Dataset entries
————————
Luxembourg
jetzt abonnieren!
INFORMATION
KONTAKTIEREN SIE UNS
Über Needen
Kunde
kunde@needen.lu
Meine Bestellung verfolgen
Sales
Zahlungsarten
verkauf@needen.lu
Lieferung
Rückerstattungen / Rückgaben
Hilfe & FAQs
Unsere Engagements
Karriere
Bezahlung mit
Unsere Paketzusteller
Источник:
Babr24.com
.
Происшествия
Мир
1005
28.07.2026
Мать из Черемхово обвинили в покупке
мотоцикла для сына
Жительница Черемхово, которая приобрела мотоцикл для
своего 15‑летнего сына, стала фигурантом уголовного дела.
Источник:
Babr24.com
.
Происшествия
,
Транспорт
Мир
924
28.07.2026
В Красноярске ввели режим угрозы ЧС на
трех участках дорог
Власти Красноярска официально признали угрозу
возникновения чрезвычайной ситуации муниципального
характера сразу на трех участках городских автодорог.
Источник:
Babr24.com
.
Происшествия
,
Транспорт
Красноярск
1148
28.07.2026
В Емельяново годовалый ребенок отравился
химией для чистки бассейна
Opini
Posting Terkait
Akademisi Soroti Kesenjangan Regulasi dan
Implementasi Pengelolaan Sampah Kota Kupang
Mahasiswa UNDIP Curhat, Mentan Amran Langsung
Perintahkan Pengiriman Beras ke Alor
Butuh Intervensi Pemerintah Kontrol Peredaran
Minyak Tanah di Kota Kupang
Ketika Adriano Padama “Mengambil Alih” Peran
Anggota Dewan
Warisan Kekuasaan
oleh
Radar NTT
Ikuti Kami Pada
————————
> [TASK BRIEF]: Count, in the data above, the lines that hold "Черемхово". Return only that count.

> [EXERCISE RESPONSE]: 2